Exact Worst-case Performance of First-order Methods for Composite Convex Optimization

Published 23 Dec 2015 in math.OC | (1512.07516v4)

Abstract: We provide a framework for computing the exact worst-case performance of any algorithm belonging to a broad class of oracle-based first-order methods for composite convex optimization, including those performing explicit, projected, proximal, conditional and inexact (sub)gradient steps. We simultaneously obtain tight worst-case guarantees and explicit instances of optimization problems on which the algorithm reaches this worst-case. We achieve this by reducing the computation of the worst-case to solving a convex semidefinite program, generalizing previous works on performance estimation by Drori and Teboulle [13] and the authors [43]. We use these developments to obtain a tighter analysis of the proximal point algorithm and of several variants of fast proximal gradient, conditional gradient, subgradient and alternating projection methods. In particular, we present a new analytical worst-case guarantee for the proximal point algorithm that is twice better than previously known, and improve the standard worst-case guarantee for the conditional gradient method by more than a factor of two. We also show how the optimized gradient method proposed by Kim and Fessler in [22] can be extended by incorporating a projection or a proximal operator, which leads to an algorithm that converges in the worst-case twice as fast as the standard accelerated proximal gradient method [2].
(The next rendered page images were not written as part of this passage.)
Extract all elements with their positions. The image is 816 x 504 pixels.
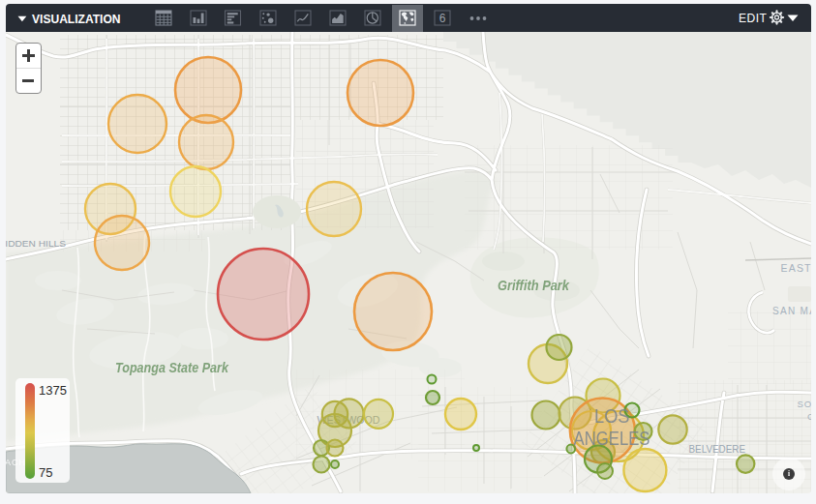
svg-text:EAST L: EAST L	[781, 262, 812, 274]
svg-text:ANGELES: ANGELES	[574, 428, 650, 449]
svg-text:EDIT: EDIT	[739, 12, 768, 25]
svg-text:HIDDEN HILLS: HIDDEN HILLS	[6, 239, 66, 249]
svg-text:Topanga State Park: Topanga State Park	[115, 360, 229, 375]
svg-text:BELVEDERE: BELVEDERE	[689, 443, 746, 455]
svg-text:VISUALIZATION: VISUALIZATION	[32, 13, 121, 26]
svg-text:SO: SO	[798, 399, 812, 409]
svg-text:LOS: LOS	[594, 405, 630, 427]
svg-text:6: 6	[439, 12, 446, 25]
svg-text:Griffith Park: Griffith Park	[498, 278, 570, 293]
svg-text:G: G	[807, 411, 811, 422]
svg-text:SAN MA: SAN MA	[772, 306, 811, 316]
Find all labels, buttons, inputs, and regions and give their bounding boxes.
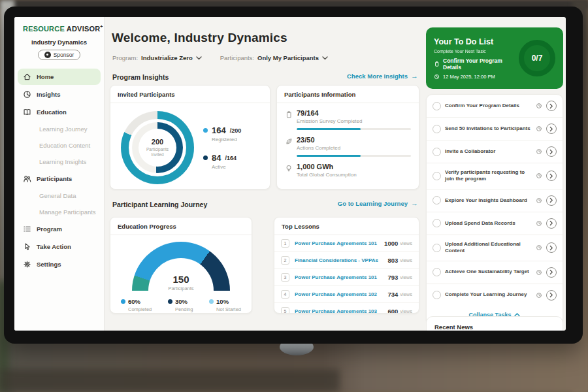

Abstract PDF HTML Upgrade to Chat

Citations (110)

View on Semantic Scholar

Summary

Exact Worst-case Performance of First-order Methods for Composite Convex Optimization

This paper by Taylor, Hendrickx, and Glineur presents a comprehensive framework for assessing the worst-case performance of a wide range of first-order methods (FOMs) employed in composite convex optimization. The focus is on algorithms that utilize oracle-based first-order information, including methods employing explicit, projected, proximal, conditional, and inexact gradient steps. The authors bridge the gap between theory and application by precisely computing worst-case guarantees and identifying specific instances of optimization problems that demonstrate these worst-case scenarios.

The authors extend the performance estimation strategy previously explored by Drori and Teboulle. The innovative contribution here is the reduction of the worst-case performance computation to a convex semidefinite program (SDP), allowing for the generalization of performance estimation to a broader class of algorithms and functions. They further refine the analysis of several algorithms: the proximal point method, the conditional gradient method, and FPGM variants. Particularly, the proximal point method's worst-case guarantee is shown to improve by a factor of two, and the conditional gradient method's standard worst-case guarantee is enhanced by more than a factor of two.

Framework Overview

The core of this research involves formulating the performance estimation problem (PEP) as an SDP, enabling precise worst-case performance computation. The framework supports "black-box" methods that access function data through oracle calls providing first-order information (function value and subgradient). The paper introduces the notion of fixed-step linear first-order methods (FSLFOMs), writing iterations as linear combinations of past iterates and gradient information. This formalization provides a vehicle for leveraging SDPs to establish worst-case analyses.

The SDP-based performance estimation incorporates various function classes such as smooth, strongly convex functions, and bounded domain functions, expanding the applicability of the worst-case analysis across different problem settings. The authors provide a detailed account of how specific problem characteristics (e.g., smoothness, strong convexity) influence formulating the worst-case problem in a tractable manner.

Key Contributions

Improvement in Analysis: The authors refine the proximal point method and conditional gradient methods' analysis by integrating new insights into their structural performance, emphasizing numerical and analytical enhancements over existing results.
Extension of Optimized Gradient Methods: The paper proposes a new extension for the optimized gradient method, which incorporates projection or proximal operator, achieving worst-case performance twice as fast as the standard accelerated proximal gradient method.
Theoretical and Numerical Insights: Through a blend of rigorous theoretical underpinnings and numerical simulations, the paper provides substantial evidence for their claims, contributing to a deeper understanding of first-order methods' limitations and opportunities.

Implications and Future Directions

This research significantly impacts how FOMs are assessed and understood in composite convex optimization. Practically, it allows for the development of algorithms that can be confidently executed with known performance bounds. Theoretically, it opens up exploration into even more refined methods that might leverage similar SDP formulations or extend to even broader classes of convex optimization problems.

The paper also posits the intriguing prospect of further extending SDP formulations to accommodate dynamic step sizes, potentially unlocking new capabilities for adaptive step size rules in first-order methods. This trajectory suggests fruitful future research avenues in optimizing and automating step-size choices to enhance convergence rates without manual tuning.

As performance estimation becomes more sophisticated, its application will undoubtedly broaden, perhaps influencing large-scale optimization and other domains where high-dimensional optimization is prevalent. The framework and results in this research pave the way for both immediate impacts in optimization problem-solving and longer-term innovations in algorithm design.